Cecilia's Site

Logo

My class work for bimm143 at UC San Diego

View the Project on GitHub cewang-bot/NEW_BIMM143

lab 12_Part 2

Cecilia Wang (A18625854)

Read the file

url <- "https://bioboot.github.io/bggn213_W19/class-material/rs8067378_ENSG00000172057.6.txt"
data <- read.table(url, header = TRUE, sep = "", quote = "", fill = TRUE)

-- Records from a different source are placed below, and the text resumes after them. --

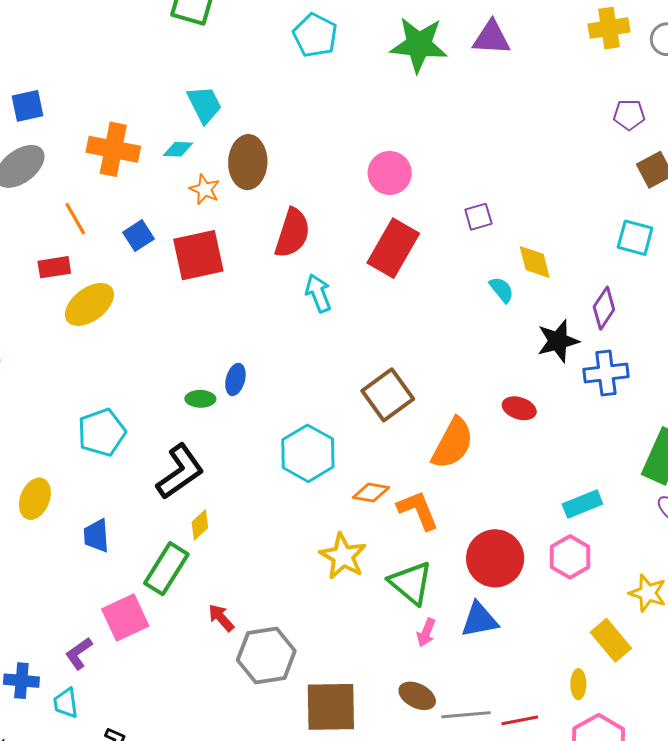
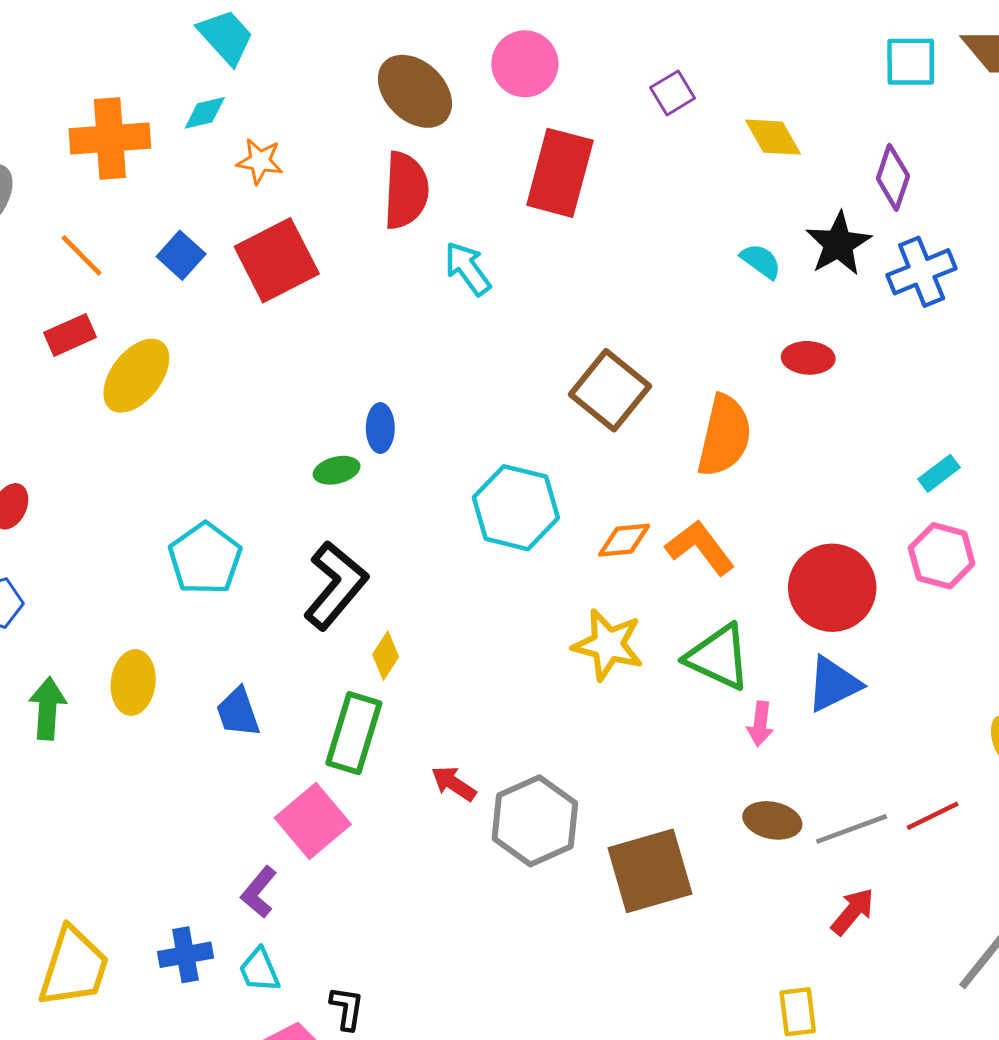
brown ellipse: (248, 162) -> (415, 91), moved, turned -33
cyan semicircle: (502, 290) -> (761, 261), moved
cyan rectangle: (582, 504) -> (939, 473), size x0.7

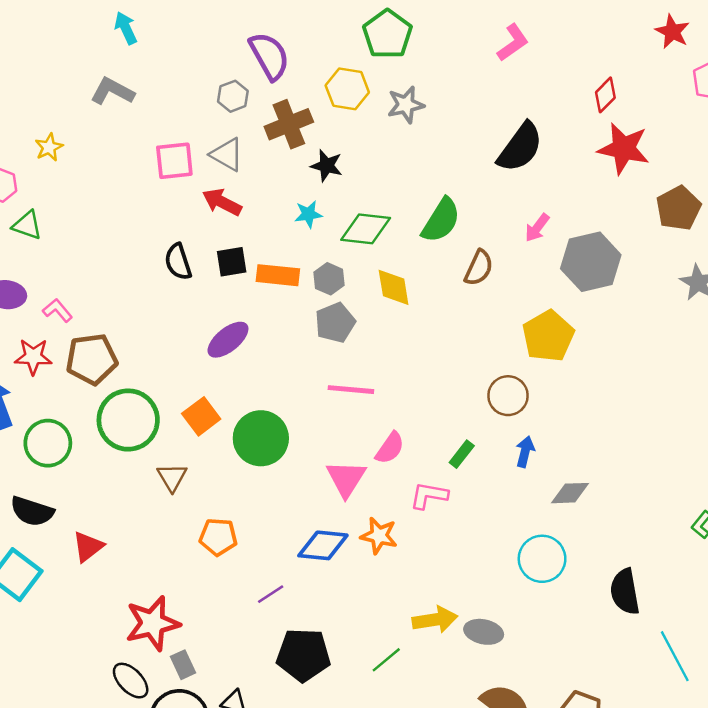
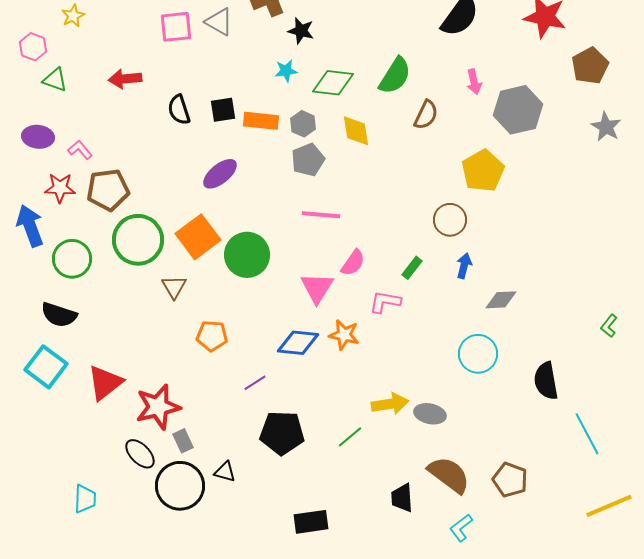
red arrow: (222, 202) -> (125, 79), moved, turned -32
pink arrow: (537, 228) -> (474, 82), turned -50
orange square: (201, 416) -> (198, 237), size x1.4
red triangle: (88, 547) -> (105, 383), moved, size x1.4

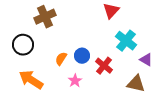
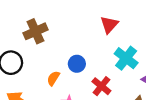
blue circle: (82, 56) -> (77, 64), moved

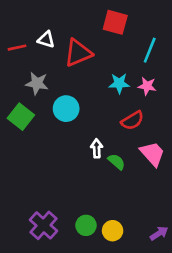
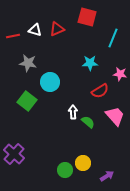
red triangle: (78, 53) -> (57, 29), moved, size x0.7
pink star: (147, 86) -> (120, 74), moved
green square: (21, 117) -> (27, 101), moved
purple cross: (44, 225) -> (14, 154), moved
yellow circle: (113, 231) -> (83, 163), moved
purple arrow: (159, 233) -> (107, 176), moved

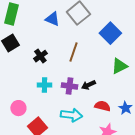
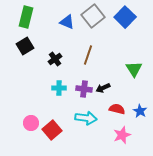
blue square: (110, 33) -> (125, 17), moved
green triangle: (119, 66) -> (134, 69), turned -36
pink circle: (18, 108) -> (31, 123), moved

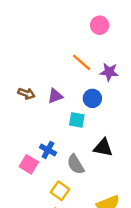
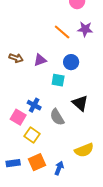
purple star: (109, 72) -> (85, 29), moved
black triangle: (103, 148) -> (80, 103), turned 30
yellow square: (60, 191) -> (32, 135), moved

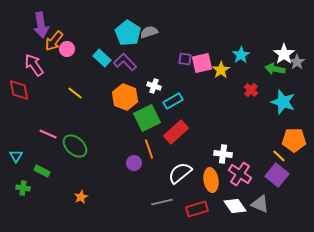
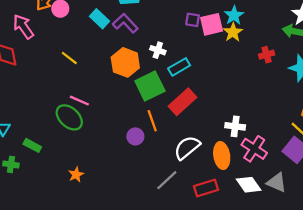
cyan star: (241, 55) -> (234, 15), moved
red cross: (251, 90) -> (267, 55), turned 32
pink line: (48, 134) -> (79, 101), moved
gray line: (162, 202) -> (167, 180), turned -30

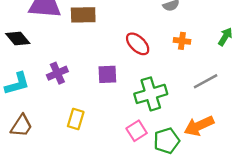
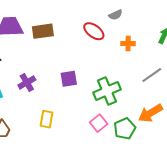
red ellipse: (138, 44) -> (94, 31), moved

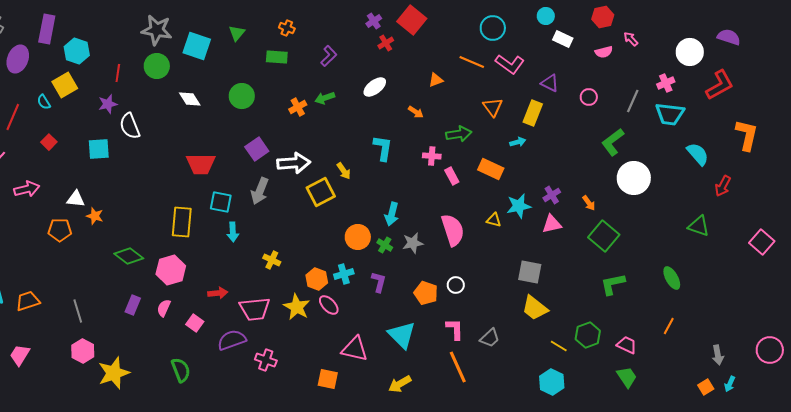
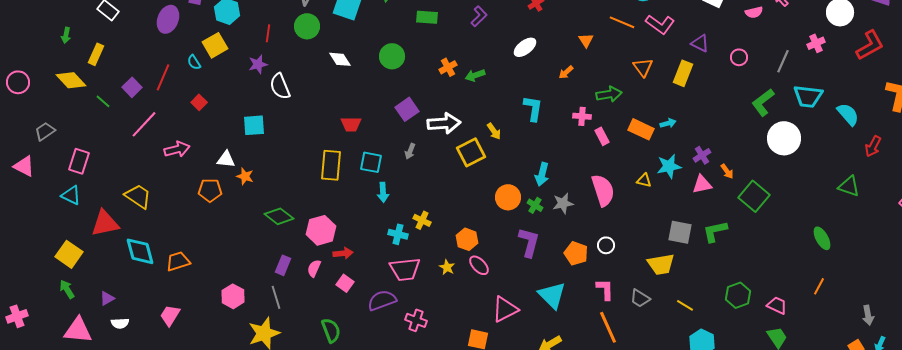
orange triangle: (436, 80) -> (586, 40), turned -42
green arrow: (325, 98) -> (475, 75), moved
orange arrow: (416, 112) -> (566, 72), turned 105
cyan trapezoid: (670, 114) -> (808, 96), moved
cyan arrow: (518, 142) -> (668, 123), moved
cyan square: (99, 149) -> (254, 125), moved
red trapezoid: (201, 164) -> (351, 124), size x0.7
gray arrow: (260, 191) -> (410, 151), size x0.6
orange arrow: (589, 203) -> (727, 171), moved
yellow rectangle: (182, 222) -> (331, 165), moved
cyan cross: (344, 274) -> (398, 234), moved, turned 30
purple L-shape: (379, 282) -> (529, 242), size x1.4
green L-shape: (613, 284) -> (715, 231), moved
red arrow: (218, 293) -> (343, 253), moved
yellow star: (297, 307) -> (447, 267), size x0.6
yellow trapezoid: (535, 308) -> (661, 264), moved, turned -48
gray line: (78, 311) -> (276, 297), moved
gray trapezoid: (490, 338) -> (640, 298), turned 75
yellow line: (559, 346) -> (685, 305), moved
pink triangle: (355, 349) -> (505, 309), turned -40
pink hexagon: (83, 351) -> (233, 296), moved

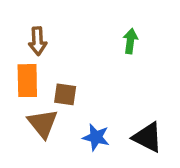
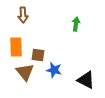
brown arrow: (38, 41) -> (23, 15), moved
blue star: (96, 137) -> (54, 70), moved

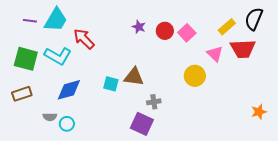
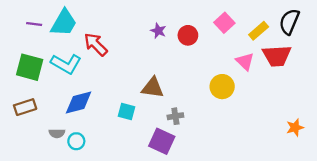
pink square: (187, 33) -> (224, 23), moved
cyan square: (111, 84) -> (126, 112), moved

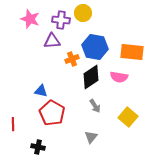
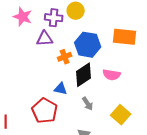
orange rectangle: (132, 52) -> (125, 37), moved
blue triangle: (41, 91) -> (61, 89), moved

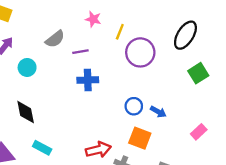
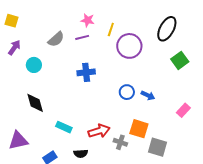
purple line: (80, 52) -> (82, 37), moved
orange square: (140, 138) -> (139, 129), moved
cyan rectangle: (42, 148) -> (64, 127), moved

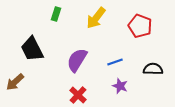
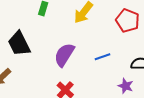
purple star: (120, 86) -> (126, 86), moved

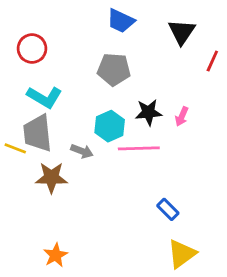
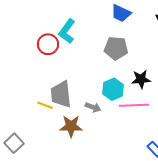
red circle: (32, 49) -> (48, 44), moved
cyan L-shape: (44, 97) -> (67, 31), moved, turned 95

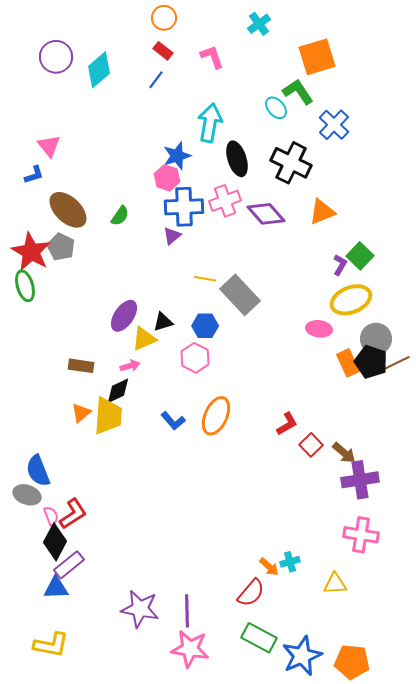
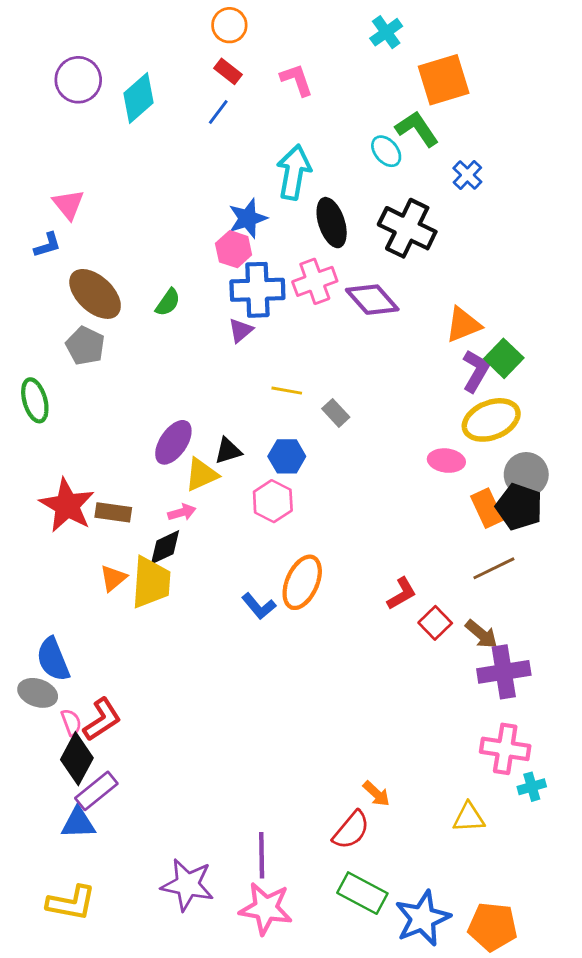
cyan cross: (259, 24) -> (386, 32), moved
blue cross: (334, 125) -> (467, 175), size x0.7
orange triangle: (322, 212) -> (463, 325), moved
red star: (31, 252) -> (67, 505), moved
purple L-shape: (340, 265) -> (476, 371), size x1.4
gray rectangle: (240, 295) -> (336, 413), size x0.5
brown line: (395, 364) -> (494, 568), moved
blue L-shape: (173, 421) -> (259, 606), moved
cyan cross: (290, 562) -> (532, 787), moved
purple star: (140, 609) -> (187, 885), moved

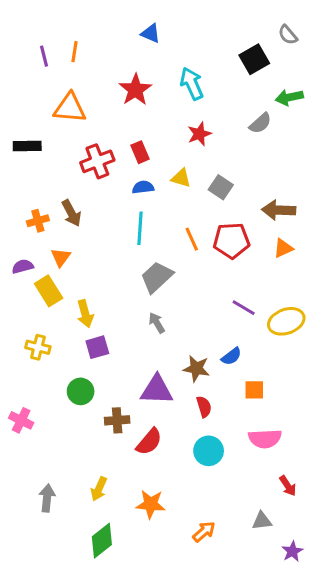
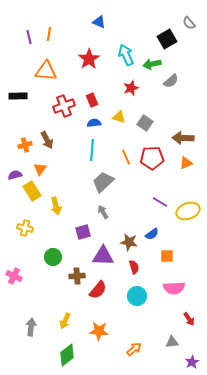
green arrow: (289, 97) -> (152, 64), moved
purple square: (97, 347) -> (83, 232), moved

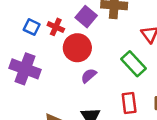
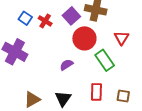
red circle: (77, 48) -> (84, 38), moved

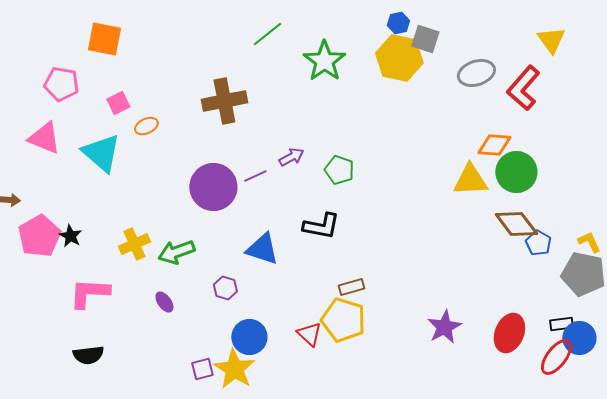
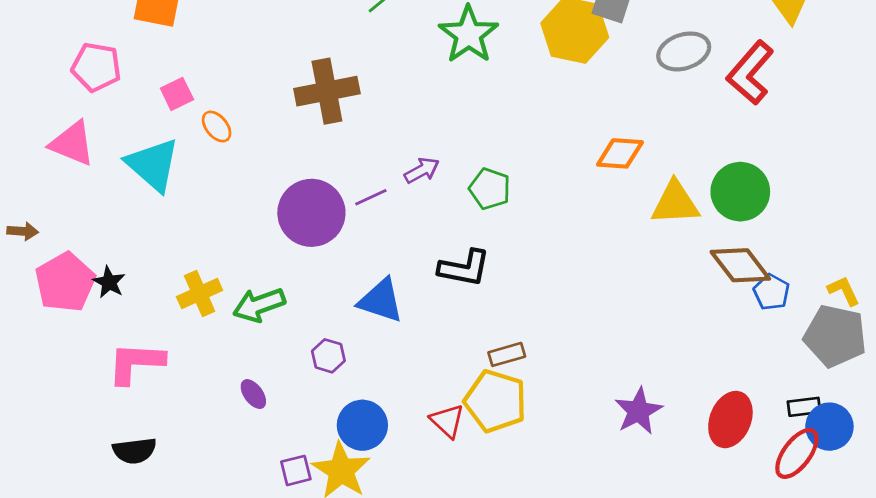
orange ellipse: (146, 126) -> (217, 127), turned 75
orange diamond: (494, 145) -> (620, 153), moved
purple ellipse: (164, 302) -> (253, 394), moved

Q13. Determine the sample size for each genotype and their corresponding median expression levels for each of these genotypes.

table(data$geno)
A/A A/G G/G 
108 233 121 
tapply(data$exp, data$geno, median)
     A/A      A/G      G/G 
31.24847 25.06486 20.07363 

Q14: Generate a boxplot with a box per genotype, what could you infer from the relative expression value between A/A and G/G displayed in this plot? Does the SNP effect the expression of ORMDL3?

library(ggplot2)

ggplot(data, aes(x = geno, y = exp, fill = geno)) +
  geom_boxplot(width = 0.6, outlier.alpha = 0.4) +
  geom_jitter(width = 0.15, alpha = 0.5, size = 1) +
  labs(
    title = "ORMDL3 Expression by Genotype",
    x = "Genotype",
    y = "ORMDL3 Expression Level"
  ) +
  theme_minimal(base_size = 14) +
  theme(
    legend.position = "none",
    plot.title = element_text(hjust = 0.5, face = "bold"),
    axis.title = element_text(face = "bold")
  )

From the plot, we can see that the A|A samples have higher ORMDL3 expression level than G|G samples. There is a correlation between SNP and expression of ORMDL3.